Your instructions » Your answer should hold all lines of the entries that include the word "Tissu".

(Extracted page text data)
.....
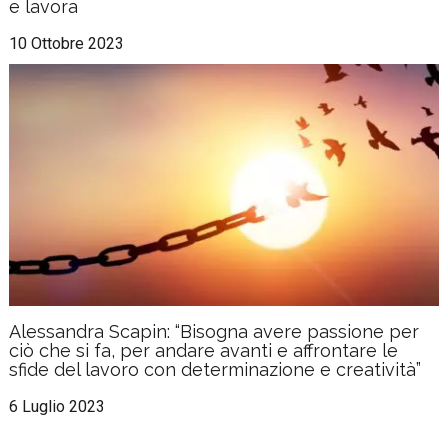
e lavora
10 Ottobre 2023
Alessandra Scapin: “Bisogna avere passione per
ciò che si fa, per andare avanti e affrontare le
sfide del lavoro con determinazione e creatività”
6 Luglio 2023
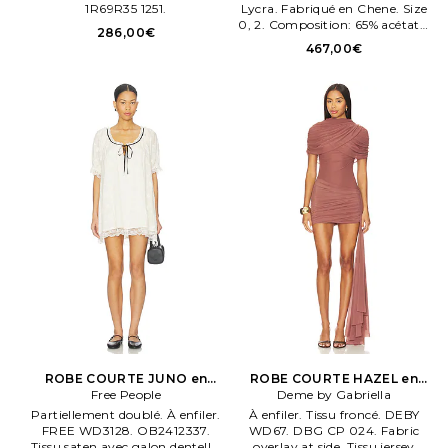
1R69R35 1251.
Lycra. Fabriqué en Chene. Size
0, 2. Composition: 65% acétate,
286,00€
35% polyester. Tissu jersey crêpe
467,00€
semi épais. SLEE WD284.
ROBE COURTE JUNO en
ROBE COURTE HAZEL en
Free People
Ivoire
Deme by Gabriella
Marron
Partiellement doublé. À enfiler.
À enfiler. Tissu froncé. DEBY
FREE WD3128. OB2412337.
WD67. DBG CP 024. Fabric
Tissu saten avec galon dentelle.
overlay at side. Tissu jersey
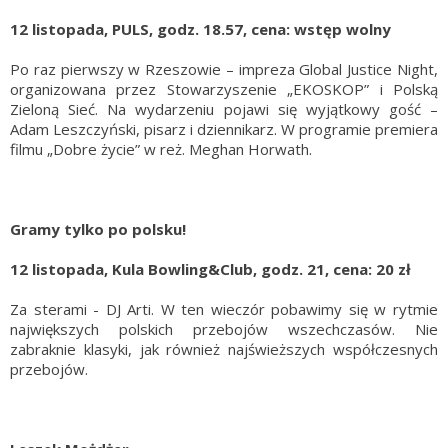
12 listopada, PULS, godz. 18.57, cena: wstęp wolny
Po raz pierwszy w Rzeszowie – impreza Global Justice Night,
organizowana przez Stowarzyszenie „EKOSKOP” i Polską
Zieloną Sieć. Na wydarzeniu pojawi się wyjątkowy gość –
Adam Leszczyński, pisarz i dziennikarz. W programie premiera
filmu „Dobre życie” w reż. Meghan Horwath.
Gramy tylko po polsku!
12 listopada, Kula Bowling&Club, godz. 21, cena: 20 zł
Za sterami - DJ Arti. W ten wieczór pobawimy się w rytmie
największych polskich przebojów wszechczasów. Nie
zabraknie klasyki, jak również najświeższych współczesnych
przebojów.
.....
Answer to the exercise »
35% polyester. Tissu jersey crêpe
À enfiler. Tissu froncé. DEBY
Tissu saten avec galon dentelle.
overlay at side. Tissu jersey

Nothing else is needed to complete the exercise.